Tuesday, August 28, 2012
War of the worlds: how to win the social media turf tussle (and why corporate affairs should take the lead)
There is a turf war breaking out and at the centre of the struggle is social media. The land grab for shrinking marketing budgets has resulted in marketing departments all wanting a piece of the social media action. That is at least, when things are going well. Which brings us to the question of who takes charge when things are going pear-shaped?
Last week Target became the latest social media casualty after a mother with a strong opinion aired her disapproval of some of the store's clothing options for young girls on its Facebook page. Within four days, she found herself starring in a half page article in the SMH. If Corporate Affairs didn't move in to own social media at this point, I'm sure they received a knock on the door from marketing shortly after.

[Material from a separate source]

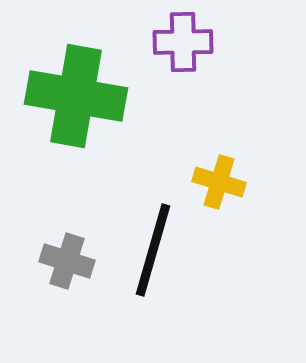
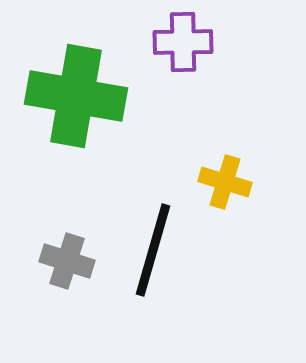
yellow cross: moved 6 px right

Ultimately this highlights an issue that has been bubbling away since the advent of Facebook, and that is, who owns social media? And no, I'm not missing the point, we all know that the consumer is the true owner of social media, but where should social media sit within a business?

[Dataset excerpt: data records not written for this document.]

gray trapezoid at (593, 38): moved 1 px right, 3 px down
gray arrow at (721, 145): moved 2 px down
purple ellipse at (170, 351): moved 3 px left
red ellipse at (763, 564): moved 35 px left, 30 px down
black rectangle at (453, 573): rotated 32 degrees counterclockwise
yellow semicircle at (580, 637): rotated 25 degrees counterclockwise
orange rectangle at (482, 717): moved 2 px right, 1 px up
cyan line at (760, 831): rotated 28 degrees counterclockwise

It's not a straightforward issue. The recent ruling by the Advertising Standards Board means companies are responsible for all their content on their Facebook pages, even user comments, as Facebook is deemed to be a marketing tool over which a company has control and which is designed to promote a product. Add to the mix the vexed issue of censorship and we have a virtual minefield.

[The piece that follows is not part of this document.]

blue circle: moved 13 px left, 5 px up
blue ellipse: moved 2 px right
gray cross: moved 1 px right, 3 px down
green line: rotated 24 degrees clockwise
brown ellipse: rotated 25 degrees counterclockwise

I'm not going to suggest that every business needs a large social media communications function to verify every comment and carefully develop 'on brand' responses screened for every possible reputational risk. But surely Corporate Affairs departments, which are skilled in producing content, communicating with external audiences and safeguarding their companies' reputations are ideally positioned to take the lead? And training and developing guidelines to ensure there's consistency and leadership from internal teams is a great place to start.
Day to day, the owner of your organisation's social media channels should, ideally, be the person who is best placed to deliver the experience that users are looking for. So it may be that Corporate Affairs manages the Twitter presence where comments might be about the company as a whole, whereas Customer Services may be responsible for Facebook, where things can get more personal. These are of course sweeping generalisations that will vary from business to business. While requirements may vary, there is always a place fora clean plan describing how social media is addressed and resourced.
We know that in years to come, this debate will become redundant - or at least muted - as social media takes its inevitable place as an ingrained part of an organisation's daily operations. But in the meantime Corporate Affairs has a large role to play in safeguarding the reputation of a business as it enters the social media landscape.